Terror in Public and in Private

Yesterday the World Press Photo Awards were announced. As usual, a certain amount of controversy always surrounds the top selection — whether people are enthusiastic, outraged, or underwhelmed by the image. This year American photojournalist John Stanmeyer won for “Signal,” his photograph of “African migrants on the shore of Djibouti city at night, raising their phones in an attempt to capture an inexpensive signal from neighboring Somalia.” While Stanmeyer’s photograph is picturesque, I wasn’t particularly moved by the image. But I’ll leave the commentary on “Signal” to Michael Shaw over at Bag News Notes, who does a stellar job analyzing the prize-winning image. What piqued my interest in this year’s World Press Photo Award selections was the contrast between the work of two specific photographers: Tyler Hicks and Sara Lewkowics.

Hicks, a staff photographer for The New York Times, won second prize in the Spot News Stories category for his coverage of the Westgate Mall shootings in Nairobi this past September. One of his key photographs, included below, depicts a mother and her two children seeking cover from gunfire in the mall’s food court. What the image shows us is a mother’s best attempt to protect herself and her children from an immediate and deadly external threat (i.e., the multiple gunmen roaming the mall).

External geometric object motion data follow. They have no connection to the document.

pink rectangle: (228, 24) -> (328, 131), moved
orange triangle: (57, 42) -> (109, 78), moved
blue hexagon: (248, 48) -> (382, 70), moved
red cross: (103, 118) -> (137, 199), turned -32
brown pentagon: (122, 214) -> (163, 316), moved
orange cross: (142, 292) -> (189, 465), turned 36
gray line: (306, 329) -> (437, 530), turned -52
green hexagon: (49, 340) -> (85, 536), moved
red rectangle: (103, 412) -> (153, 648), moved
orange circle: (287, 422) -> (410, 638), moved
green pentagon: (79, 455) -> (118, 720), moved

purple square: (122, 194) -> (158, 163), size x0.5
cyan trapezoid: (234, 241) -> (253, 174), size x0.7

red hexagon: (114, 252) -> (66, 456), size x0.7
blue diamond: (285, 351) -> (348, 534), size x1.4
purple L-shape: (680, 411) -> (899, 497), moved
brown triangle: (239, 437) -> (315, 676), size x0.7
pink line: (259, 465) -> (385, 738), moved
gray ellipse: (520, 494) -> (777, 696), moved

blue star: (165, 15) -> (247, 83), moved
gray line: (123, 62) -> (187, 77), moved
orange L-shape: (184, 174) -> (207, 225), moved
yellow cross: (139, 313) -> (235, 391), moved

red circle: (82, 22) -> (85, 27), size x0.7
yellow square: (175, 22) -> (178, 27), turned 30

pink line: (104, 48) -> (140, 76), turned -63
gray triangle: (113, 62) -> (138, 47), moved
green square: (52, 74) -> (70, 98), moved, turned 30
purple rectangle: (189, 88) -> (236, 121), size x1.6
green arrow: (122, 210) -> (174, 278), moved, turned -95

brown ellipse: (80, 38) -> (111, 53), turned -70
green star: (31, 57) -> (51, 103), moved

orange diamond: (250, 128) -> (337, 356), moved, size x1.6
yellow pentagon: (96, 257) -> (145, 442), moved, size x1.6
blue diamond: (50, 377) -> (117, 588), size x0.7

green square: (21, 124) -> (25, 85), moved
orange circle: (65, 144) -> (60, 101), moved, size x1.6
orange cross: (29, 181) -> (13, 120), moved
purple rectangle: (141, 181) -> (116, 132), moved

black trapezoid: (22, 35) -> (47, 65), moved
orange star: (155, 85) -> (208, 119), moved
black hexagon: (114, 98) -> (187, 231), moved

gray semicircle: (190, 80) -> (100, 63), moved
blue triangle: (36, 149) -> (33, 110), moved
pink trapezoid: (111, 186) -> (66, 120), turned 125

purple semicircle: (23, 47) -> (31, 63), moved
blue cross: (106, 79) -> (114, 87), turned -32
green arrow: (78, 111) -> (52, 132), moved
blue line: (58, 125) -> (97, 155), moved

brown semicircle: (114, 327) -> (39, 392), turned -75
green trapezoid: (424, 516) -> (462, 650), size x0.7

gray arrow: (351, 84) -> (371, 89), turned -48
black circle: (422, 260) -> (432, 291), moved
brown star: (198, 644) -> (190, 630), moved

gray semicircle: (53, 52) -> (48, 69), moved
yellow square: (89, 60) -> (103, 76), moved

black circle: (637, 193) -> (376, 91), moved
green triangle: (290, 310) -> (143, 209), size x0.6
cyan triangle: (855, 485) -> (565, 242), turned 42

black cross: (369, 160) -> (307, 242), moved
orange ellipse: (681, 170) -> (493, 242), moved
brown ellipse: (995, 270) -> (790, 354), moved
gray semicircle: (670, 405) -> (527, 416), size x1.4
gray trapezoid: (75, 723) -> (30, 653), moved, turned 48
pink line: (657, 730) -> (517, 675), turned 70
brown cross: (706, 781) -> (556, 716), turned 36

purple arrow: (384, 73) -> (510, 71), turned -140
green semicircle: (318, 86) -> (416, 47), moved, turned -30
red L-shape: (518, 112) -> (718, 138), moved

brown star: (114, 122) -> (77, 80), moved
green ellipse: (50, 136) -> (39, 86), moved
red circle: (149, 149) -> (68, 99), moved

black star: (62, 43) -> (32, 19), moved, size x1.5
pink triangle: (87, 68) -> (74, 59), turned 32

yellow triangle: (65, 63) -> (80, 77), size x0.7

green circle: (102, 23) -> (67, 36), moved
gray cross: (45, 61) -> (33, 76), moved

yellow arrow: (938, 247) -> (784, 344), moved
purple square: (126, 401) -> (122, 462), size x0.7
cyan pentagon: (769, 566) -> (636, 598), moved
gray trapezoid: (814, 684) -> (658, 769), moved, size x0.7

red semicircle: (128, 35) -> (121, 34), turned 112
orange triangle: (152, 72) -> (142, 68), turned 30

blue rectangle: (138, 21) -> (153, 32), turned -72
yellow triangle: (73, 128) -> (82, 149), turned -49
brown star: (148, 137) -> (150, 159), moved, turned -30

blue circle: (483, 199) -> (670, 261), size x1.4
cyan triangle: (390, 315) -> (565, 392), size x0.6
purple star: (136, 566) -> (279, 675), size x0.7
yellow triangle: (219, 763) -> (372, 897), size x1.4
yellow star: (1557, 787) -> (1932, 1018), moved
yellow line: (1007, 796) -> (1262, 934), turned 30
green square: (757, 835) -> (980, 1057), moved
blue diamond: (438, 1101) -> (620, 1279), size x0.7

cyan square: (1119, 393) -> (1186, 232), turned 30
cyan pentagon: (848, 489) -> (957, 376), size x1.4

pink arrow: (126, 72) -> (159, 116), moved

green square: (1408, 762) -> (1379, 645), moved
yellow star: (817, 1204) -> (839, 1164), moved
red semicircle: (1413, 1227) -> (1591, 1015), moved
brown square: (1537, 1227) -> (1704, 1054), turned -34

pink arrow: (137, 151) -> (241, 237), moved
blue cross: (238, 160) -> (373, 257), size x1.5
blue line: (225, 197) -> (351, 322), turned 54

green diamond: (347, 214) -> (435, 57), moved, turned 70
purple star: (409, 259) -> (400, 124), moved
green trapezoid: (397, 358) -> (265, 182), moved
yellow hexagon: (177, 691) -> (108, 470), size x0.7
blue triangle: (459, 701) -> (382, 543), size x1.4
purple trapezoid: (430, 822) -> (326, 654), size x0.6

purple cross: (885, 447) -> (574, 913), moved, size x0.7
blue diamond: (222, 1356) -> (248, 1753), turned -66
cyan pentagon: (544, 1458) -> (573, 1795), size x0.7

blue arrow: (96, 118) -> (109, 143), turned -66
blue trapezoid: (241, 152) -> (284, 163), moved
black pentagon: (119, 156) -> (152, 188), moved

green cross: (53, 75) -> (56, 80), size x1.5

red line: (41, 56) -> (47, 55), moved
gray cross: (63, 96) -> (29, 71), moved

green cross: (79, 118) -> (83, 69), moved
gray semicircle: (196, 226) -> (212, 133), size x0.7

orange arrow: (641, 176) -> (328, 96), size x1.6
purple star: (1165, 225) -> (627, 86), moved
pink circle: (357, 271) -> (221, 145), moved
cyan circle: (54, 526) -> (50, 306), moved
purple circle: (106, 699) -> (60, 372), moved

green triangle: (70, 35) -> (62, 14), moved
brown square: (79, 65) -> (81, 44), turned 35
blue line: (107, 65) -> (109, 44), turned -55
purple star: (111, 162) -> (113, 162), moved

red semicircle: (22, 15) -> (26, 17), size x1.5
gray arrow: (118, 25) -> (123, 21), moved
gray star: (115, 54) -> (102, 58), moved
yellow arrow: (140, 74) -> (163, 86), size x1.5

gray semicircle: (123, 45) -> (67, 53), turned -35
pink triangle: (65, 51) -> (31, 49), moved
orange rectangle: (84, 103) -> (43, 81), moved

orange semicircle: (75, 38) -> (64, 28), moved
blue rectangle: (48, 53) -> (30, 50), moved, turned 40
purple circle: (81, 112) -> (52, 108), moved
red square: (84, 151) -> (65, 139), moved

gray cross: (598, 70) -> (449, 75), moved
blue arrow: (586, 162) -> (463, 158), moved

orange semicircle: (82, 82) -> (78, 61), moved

There is also a terrible sense of vulnerability in this image since the young family is only protected from potential harm by a low-slung restaurant counter. Though the photograph captures a moment that is international in scope, the reality is instantly recognizable from an American perspective, where mass shootings have become so common.


A woman and children hiding in the Westgate mall. They escaped unharmed after gunmen had opened fire at the upscale Nairobi mall on September 21, 2013. At least 39 people were killed in one of the worst terrorist attacks in Kenya’s history. Photograph by Tyler Hicks, USA, The New York Times (click to enlarge).

In Lewkowics’ photographs, however, a selection of images from a series for Time titled “Shane and Maggie,” we see a mother in a similarly dangerous but altogether different scenario. Maggie, mother to Memphis, 2, and Kayden, 4, is involved in an abusive relationship with her boyfriend Shane. To further complicate the situation, Shane is not the father of Maggie’s two children, but insisted early on in their relationship that the kids address him as “Daddy.” Shane’s tendency to be possessive and controlling to those around him, however, is most disturbingly evidenced in the tattoo across the front of his neck (i.e., Maggie’s name), inscribed in his flesh one month into their relationship. The following caption from one of Lewkovics’ images reveals the unstable foundation of Shane and Maggie’s relationship:

The stress of Shane’s unemployment and raising two young children on very little money often took its toll on the relationship. As the newness of their relationship wore off, they began to argue more frequently, usually about money or how Maggie focused most of her energy on the children rather than her relationship. Lancaster, Ohio, US.

Lewkowics’ photographs are jarring and frightening, not only because of the immediate danger that Shane poses to Maggie, but the danger he poses to her children as well. Lewkowics’ access to the couple’s private life also made me question the role of a photojournalist in this particular scenario. As the photos progress and as Shane becomes visibly violent toward Maggie, I wondered if it was Lewkowics who called the police officers that we see in the final frames.

The contrast between the photographs from Hicks and Lewkovics struck me when I first saw them late last night. At first, of course, I wasn’t certain as to why. Obviously, the World Press Photo Awards have no interest in comparing and contrasting the work of its finalists. But as an onlooker the realities of these two mothers — each living a world apart from one another — left me deeply unsettled. Danger is danger, whether brought on by an external force or perpetrated from within by someone that you love. And to attempt to make sense of such violence never gets any easier.


As the fight continued to rage, Shane told Maggie that she could choose between getting beaten in the kitchen, or going with him to the basement so they could talk privately. Lancaster, US. Sara Naomi Lewkowicz, USA, for Time (click to enlarge).

(Photograph, top: Sara Lewkowics. Caption: One month into their relationship, Shane had Maggie’s name tattooed on his neck in large black letters. Millersport, Ohio, US.)